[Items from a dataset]
____________
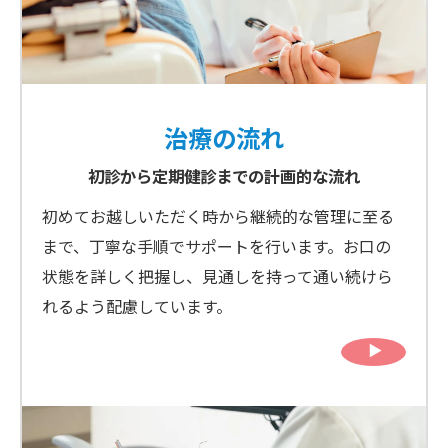
治療の流れ
初診から定期健診までの計画的な流れ
初めてお越しいただく時から継続的な管理に至る
まで、丁寧な手順でサポートを行います。お口の
状態を詳しく把握し、見通しを持って通い続けら
れるよう配慮しています。
▶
____________
:: ASSIGNMENT ::
Every line from the one that holds "初診から定期健診までの計画的な流れ" to the end of the data above should be given again exactly, with that line and the last one both kept.

:: TASK RESULT ::
初診から定期健診までの計画的な流れ
初めてお越しいただく時から継続的な管理に至る
まで、丁寧な手順でサポートを行います。お口の
状態を詳しく把握し、見通しを持って通い続けら
れるよう配慮しています。
▶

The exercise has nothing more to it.